**Work instruction:** Could you write out the records below exactly as they appear, leaving out any pictures?

[Saved data entries]

Segment Open

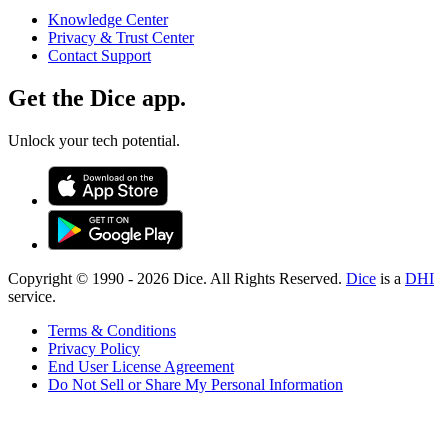
Knowledge Center
Privacy & Trust Center
Contact Support
Get the Dice app.
Unlock your tech potential.
Copyright © 1990 -
2026
Dice. All Rights Reserved.
Dice
is a
DHI
service.
Terms & Conditions
Privacy Policy
End User License Agreement
Do Not Sell or Share My Personal Information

Segment Closed

**Exercise answer:**
Knowledge Center
Privacy & Trust Center
Contact Support
Get the Dice app.
Unlock your tech potential.
Copyright © 1990 -
2026
Dice. All Rights Reserved.
Dice
is a
DHI
service.
Terms & Conditions
Privacy Policy
End User License Agreement
Do Not Sell or Share My Personal Information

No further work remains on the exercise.